And how should we behave during this Apocalypse? We should be unusually kind to one another, certainly. But we should also stop being so serious. Jokes help a lot. And get a dog, if you don’t already have one.
Whenever strangers or acquaintances ask me who my favorite writer is, I always say Kurt Vonnegut. To be honest, it’s not entirely true, I like him a lot, a lot, but I like a lot of writers equally. But he’s sort of an acceptable answer to everyone, not too pretentious, not too lightweight, so if I don’t know someone particularly well, I find it to be a safe answer.
Anyway, my point is, I like Vonnegut. A lot. Reading a Vonnegut novel is like hanging out with a funny, grouchy old dude that’s full of wisdom and makes inappropriate jokes from time to time. He’s that janitor character in movies that hands out epiphanies about life.
However, Armgageddon in Retrospect was compiled by his son, Mark Vonnegut, and published posthumously. As a result, it’s sort of what you’d expect from a book that hasn’t been vetted by the author, that’s full of the last pickings of whatever hadn’t made it to the publisher yet.
Still, even the last pickings of Vonnegut are better than some people’s life’s work, though these essays and stories are really not that great. Some of them were very obviously not meant to be published. This collection in particular focuses on his musings about war and life (Vonnegut was a veteran who fought in World War II). Like much of Vonnegut, it’s all over the place and random and insightful. Sometimes he’s sad, sometimes he’s funny. He’s angry at the world for it’s many shortcomings, but wants to love it anyway.

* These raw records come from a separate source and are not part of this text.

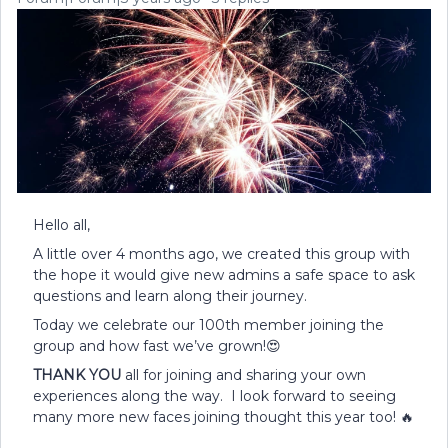
Hello all,
A little over 4 months ago, we created this group with
the hope it would give new admins a safe space to ask
questions and learn along their journey.
Today we celebrate our 100th member joining the
group and how fast we’ve grown!😍
THANK YOU
all for joining and sharing your own
experiences along the way. I look forward to seeing
many more new faces joining thought this year too! 🔥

Most of it is fictional, some of it is coming straight from him. Vonnegut is firmly anti-war though. Not pacifist, but close to it. So that’s what this collection is mostly about. But, like I said before, it’s not his best work. This is not a good book to discover Vonnegut.
If you’re new to him, try Slaughterhouse V or Cat’s Cradle instead. If you’re a Vonnegut fan, you’ll probably like parts of it out of some sense of nostalgia. If you’re somewhere in the middle, unless you are particularly interested in anti-war books, you’ll probably prefer something else. This material is really covered better (and more eloquently) in Slaughterhouse V, so definitely, definitely read that classic instead if you haven’t already.